December 20, 2009
Home sweet victory
Even though only seven actually got into the mix, “Every player on our team was part of this success,” head coach Tara VanDerveer said Dec. 19 after the Stanford women’s basketball team downed rival Tennessee 67-52. The Lady Vols arrived with a 9-0 record and a No. 3 national ranking, while Stanford was 8-0 and No. 2, so one undefeated team had to fall – and it wasn’t the Cardinal.
“We have a great team,” Tara told the Fast Break Club. She talked about how hard everyone works in practice, thus making everyone better. “They are mature. We create (opportunities) for each other. This team is a very unselfish team,” she said. “They’re really happy for each other when they do well.” That unselfish nature showed up on the stat sheet, which credited Stanford with 14 assists while Tennessee had only four.
“It was pretty hard to nitpick today,” Tara said, citing the team’s rebounding advantage of 44-34 over Tennessee. That was an improvement from the Duke game earlier in the week, when Duke became the only team to outrebound Stanford so far this season.
Associate head coach Amy Tucker said that after that game, Tara installed a new drill. “Tara is known for making up drills,” she said. It involved Tara and Amy shooting the ball for a player, who then had to go up for the rebound while battling assistant coaches Kate Paye and Bobbie Kelsey, both wielding heavy pads. Once the player had made the rebound, she had to go up against the pads again to try for a layup. “It was brutal,” Amy said.
Amy brought guard Jeanette Pohlen with her and opened the floor for questions. The first one asked if the gathering of both teams in a circle after the game was planned. “It was a spur of the moment thing,” Jeanette said, adding that one of the Tennessee players said a short prayer. After that, the Stanford players walked around the court to wave at the cheering crowd.
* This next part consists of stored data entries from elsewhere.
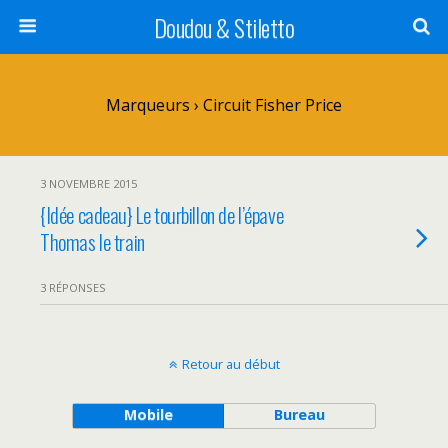
Doudou & Stiletto
Marqueurs › Circuit Fisher Price
3 NOVEMBRE 2015
{Idée cadeau} Le tourbillon de l’épave
Thomas le train
3 RÉPONSES
Retour au début
Mobile
Bureau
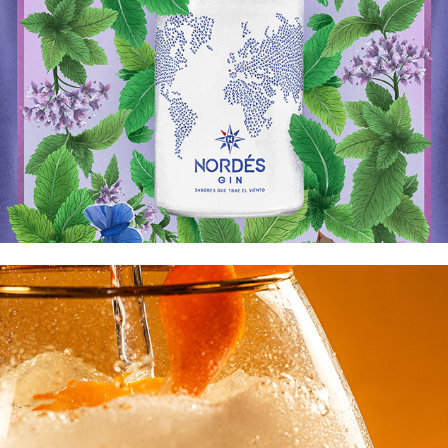
Nordés x Laura 
Breitfeld
GIN GOLD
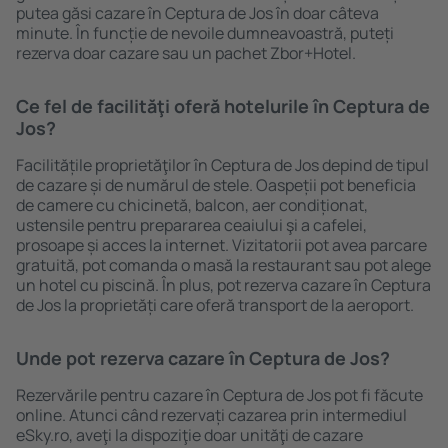
putea găsi cazare în Ceptura de Jos în doar câteva
minute. În funcție de nevoile dumneavoastră, puteți
rezerva doar cazare sau un pachet Zbor+Hotel.
Ce fel de facilităţi oferă hotelurile în Ceptura de
Jos?
Facilitățile proprietăţilor în Ceptura de Jos depind de tipul
de cazare și de numărul de stele. Oaspeții pot beneficia
de camere cu chicinetă, balcon, aer condiționat,
ustensile pentru prepararea ceaiului şi a cafelei,
prosoape și acces la internet. Vizitatorii pot avea parcare
gratuită, pot comanda o masă la restaurant sau pot alege
un hotel cu piscină. În plus, pot rezerva cazare în Ceptura
de Jos la proprietăți care oferă transport de la aeroport.
Unde pot rezerva cazare în Ceptura de Jos?
Rezervările pentru cazare în Ceptura de Jos pot fi făcute
online. Atunci când rezervați cazarea prin intermediul
eSky.ro, aveţi la dispoziţie doar unităţi de cazare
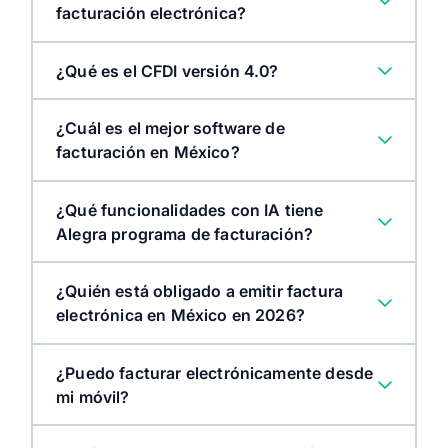
facturación electrónica?
¿Qué es el CFDI versión 4.0?
¿Cuál es el mejor software de
facturación en México?
¿Qué funcionalidades con IA tiene
Alegra programa de facturación?
¿Quién está obligado a emitir factura
electrónica en México en 2026?
¿Puedo facturar electrónicamente desde
mi móvil?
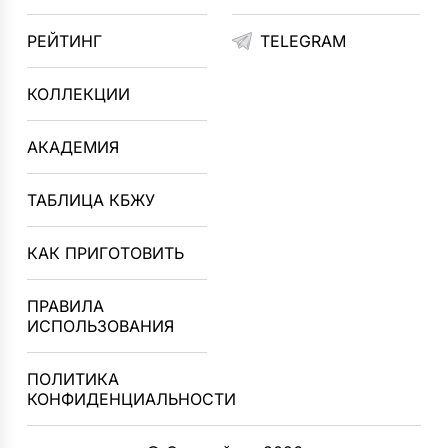
РЕЙТИНГ
TELEGRAM
КОЛЛЕКЦИИ
АКАДЕМИЯ
ТАБЛИЦА КБЖУ
КАК ПРИГОТОВИТЬ
ПРАВИЛА
ИСПОЛЬЗОВАНИЯ
ПОЛИТИКА
КОНФИДЕНЦИАЛЬНОСТИ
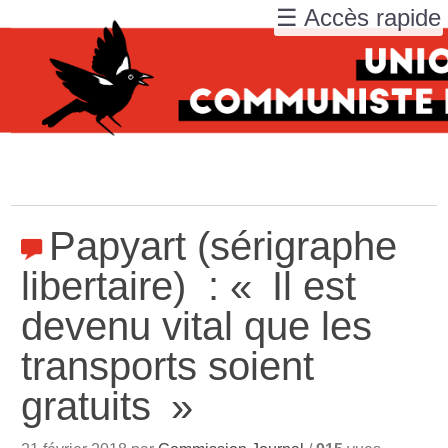
☰ Accès rapide
Papyart (sérigraphe
libertaire) : «
Il est
devenu vital que les
transports soient
gratuits
»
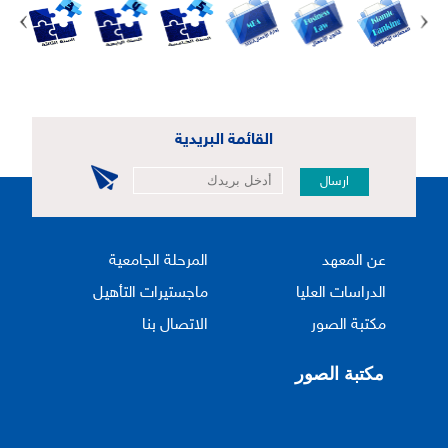
القائمة البريدية
ارسال
عن المعهد
المرحلة الجامعية
الدراسات العليا
ماجستيرات التأهيل
مكتبة الصور
الاتصال بنا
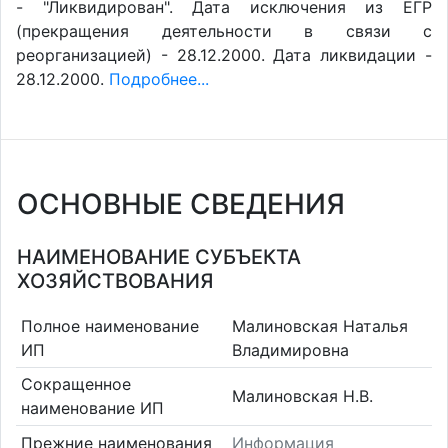
- "Ликвидирован". Дата исключения из ЕГР
(прекращения деятельности в связи с
реорганизацией) - 28.12.2000. Дата ликвидации -
28.12.2000.
Подробнее...
ОСНОВНЫЕ СВЕДЕНИЯ
НАИМЕНОВАНИЕ СУБЪЕКТА
ХОЗЯЙСТВОВАНИЯ
Полное наименование
Малиновская Наталья
ИП
Владимировна
Сокращенное
Малиновская Н.В.
наименование ИП
Прежние наименования
Информация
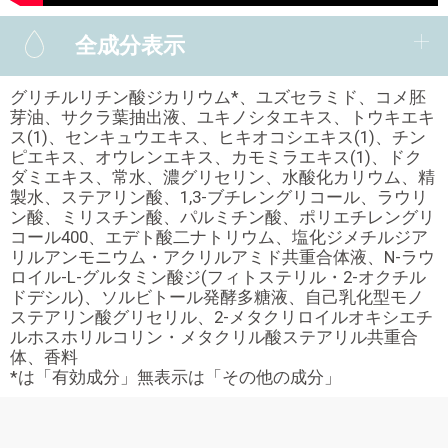
全成分表示
グリチルリチン酸ジカリウム*、ユズセラミド、コメ胚
芽油、サクラ葉抽出液、ユキノシタエキス、トウキエキ
ス(1)、センキュウエキス、ヒキオコシエキス(1)、チン
ピエキス、オウレンエキス、カモミラエキス(1)、ドク
ダミエキス、常水、濃グリセリン、水酸化カリウム、精
製水、ステアリン酸、1,3-ブチレングリコール、ラウリ
ン酸、ミリスチン酸、パルミチン酸、ポリエチレングリ
コール400、エデト酸二ナトリウム、塩化ジメチルジア
リルアンモニウム・アクリルアミド共重合体液、N-ラウ
ロイル-L-グルタミン酸ジ(フィトステリル・2-オクチル
ドデシル)、ソルビトール発酵多糖液、自己乳化型モノ
ステアリン酸グリセリル、2-メタクリロイルオキシエチ
ルホスホリルコリン・メタクリル酸ステアリル共重合
体、香料
*は「有効成分」無表示は「その他の成分」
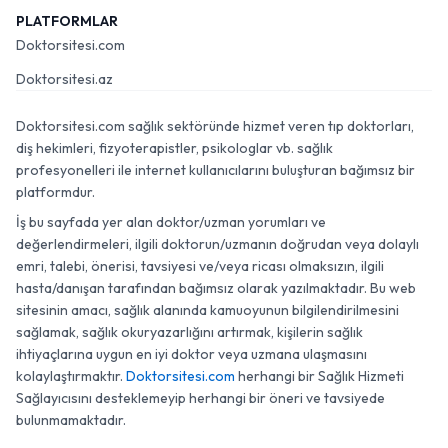
PLATFORMLAR
Doktorsitesi.com
Doktorsitesi.az
Doktorsitesi.com sağlık sektöründe hizmet veren tıp doktorları,
diş hekimleri, fizyoterapistler, psikologlar vb. sağlık
profesyonelleri ile internet kullanıcılarını buluşturan bağımsız bir
platformdur.
İş bu sayfada yer alan doktor/uzman yorumları ve
değerlendirmeleri, ilgili doktorun/uzmanın doğrudan veya dolaylı
emri, talebi, önerisi, tavsiyesi ve/veya ricası olmaksızın, ilgili
hasta/danışan tarafından bağımsız olarak yazılmaktadır. Bu web
sitesinin amacı, sağlık alanında kamuoyunun bilgilendirilmesini
sağlamak, sağlık okuryazarlığını artırmak, kişilerin sağlık
ihtiyaçlarına uygun en iyi doktor veya uzmana ulaşmasını
kolaylaştırmaktır.
Doktorsitesi.com
herhangi bir Sağlık Hizmeti
Sağlayıcısını desteklemeyip herhangi bir öneri ve tavsiyede
bulunmamaktadır.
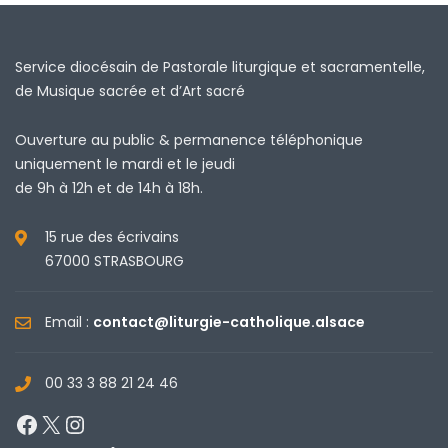
Service diocésain de Pastorale liturgique et sacramentelle,
de Musique sacrée et d’Art sacré
Ouverture au public & permanence téléphonique
uniquement le mardi et le jeudi
de 9h à 12h et de 14h à 18h.
15 rue des écrivains
67000 STRASBOURG
Email :
contact@liturgie-catholique.alsace
00 33 3 88 21 24 46
Facebook
X
Instagram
As for the game itself, “they played what we expected them to play,” Jeanette said. Amy credited Kate for her scouting job. The Stanford players understood their opponents’ favorite moves and tried to take them away. “We knew their plays” so well that the bench players were calling them out as they unfolded, Amy said.
Several fans lauded the Cardinal defense, which led to a 30-18 score in Stanford’s favor at the half. Another fan asked Jeanette what differences she saw between this year’s Tennessee team and last year’s, which defeated Stanford in Knoxville. “I saw a different team in us,” she said.
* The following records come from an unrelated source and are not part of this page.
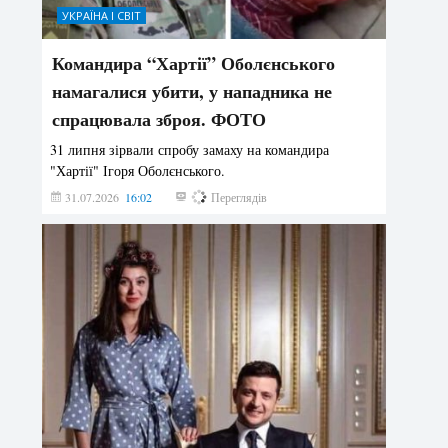
УКРАЇНА І СВІТ
Командира “Хартії” Оболєнського
намагалися убити, у нападника не
спрацювала зброя. ФОТО
31 липня зірвали спробу замаху на командира
"Хартії" Ігоря Оболєнського.
31.07.2026
16:02
190
Переглядів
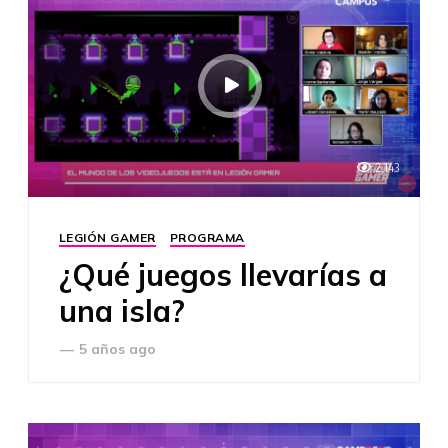
2,143
LEGIÓN GAMER
PROGRAMA
¿Qué juegos llevarías a
una isla?
—
5 años ago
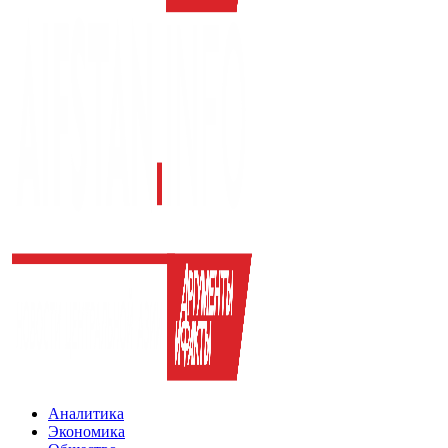
Аналитика
Экономика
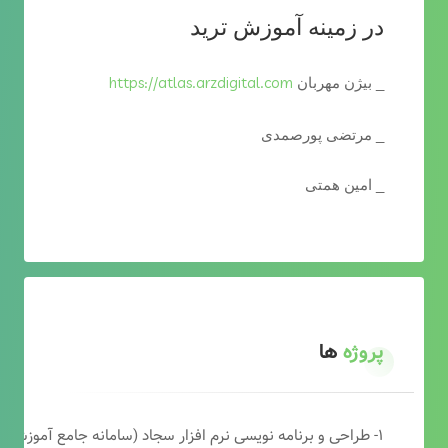
در زمینه آموزش ترید
https://atlas.arzdigital.com
_ بیژن مهربان
_ مرتضی پورصمدی
_ امین همتی
پروژه
ها
۱- طراحی و برنامه نویسی نرم افزار سجاد (سامانه جامع آموزشی دارالقرآن)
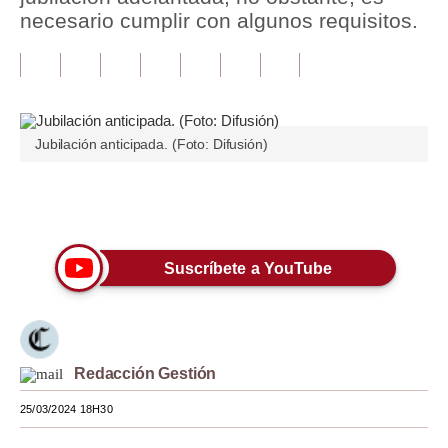
necesario cumplir con algunos requisitos.
Tu Dinero
Finanzas Personales
Inmobiliarias
Jubilación anticipada. (Foto: Difusión)
Plus G
Opinión
Únete a nuestro canal
Editorial
Suscríbete a YouTube
Pregunta de hoy
Blogs
Tendencias
Redacción Gestión
Lujo
25/03/2024 18H30
Viajes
Amy then recognized Jeanette’s parents, John and Cindy Pohlen. They not only attend every game, they accompanied Jeanette and forward Kayla Pedersen to Serbia, where their USA team won a gold medal during the summer. The Pohlens also were among the parents who went on the Stanford team’s trip to Italy in September.
The Tennessee game drew the largest attendance so far this season – 6,809 – close to a full house. “The crowd and the excitement were just great,” Tara said. “Today was our day. We are very excited about our team.”
The Cardinal women will face UConn on its home court, where the crowd will be heavily pro-Husky. “We’ll be challenged (to show our poise) on the road,” Tara said.
With undefeated No.1 UConn, the reigning NCAA champion, looming only four days away, “I got work to do this afternoon,” Tara said, referring to preparing for that much-awaited clash.
Looking ahead even more, Jenny Claypool, Stanford director of championships, led off the tent by talking about the first two rounds of the NCAA tournament March 20 and 22 at Stanford. Thus Stanford will play at home, but season ticket holders can’t be sure that they’ll have their usual seats because 100 tickets have to be reserved for each of the three other teams. Tickets for those who have already bought them will be mailed after Feb. 1, she said.
Where Stanford would go for the regional, assuming it wins the first two games, won’t be known until after the brackets are announced in mid-March. Stanford fans are hoping to go to the closest regional venue, Arco Arena in Sacramento.